Watches a curated list of GitHub authors and orgs (Karpathy, dottxt-ai, HKUDS, Mentra-Community, motiful, safishamsi, calesthio, nolly-studio, github, pinokiocomputer, Mistral-Community, allenai). Enqueues new repos and new major release tags on previously-benched repos. Promotion / demotion is manual — owners are added after a successful bench.

All three are gated identically: stars ≥ thresholds, license OSI-approved, recent commit, dedup against forge's already-benched set. None of them write to the substrate directly; they enqueue candidates that the existing researcher → builder → experimenter → packager → reporter → publisher walk handles unchanged.

How this changes the orchestrator walk

The nightly walk now starts with four harvesters instead of one:

forge-orchestrator
├── 1. forge-harvester-slack       (incidental discovery — 🧪 reactions in #development)
├── 2. forge-harvester-github      (systematic — code search across SKILL.md ecosystem)
├── 3. forge-harvester-rss         (systematic — article-as-spec feed watch)
├── 4. forge-harvester-watchlist   (systematic — productive-author watch)
└── walk(queue)                    (unchanged — researcher → builder → experimenter → ...)

The walk is identical from researcher onward — the queue doesn't care how candidates got there.

What's next

Three concrete next steps:

Pilot the wild harvesters for a week.

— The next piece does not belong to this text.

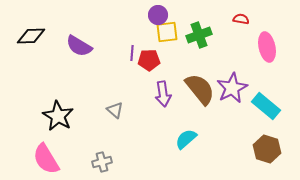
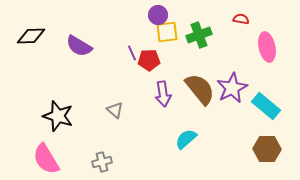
purple line: rotated 28 degrees counterclockwise
black star: rotated 12 degrees counterclockwise
brown hexagon: rotated 16 degrees counterclockwise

Run each one nightly, watch what they surface, evaluate whether the gates are calibrated correctly. Tighten gates where the queue grows too fast; loosen where it doesn't grow at all.
Add a sixth harvester for PyPI / npm new-release watching. EXP-0011 (outlines), EXP-0013 (ard-tools), EXP-0018 (graphifyy) all surface clean signal at the package-registry layer. A simple PyPI / npm new-release watcher with keyword filters (agent, skill, mcp, agentic) would capture this.
Run forge on itself. This was the self-tuning roadmap item from the Meet forge flagship. With the wild harvesters in place, forge has enough intake throughput to dogfood the loop.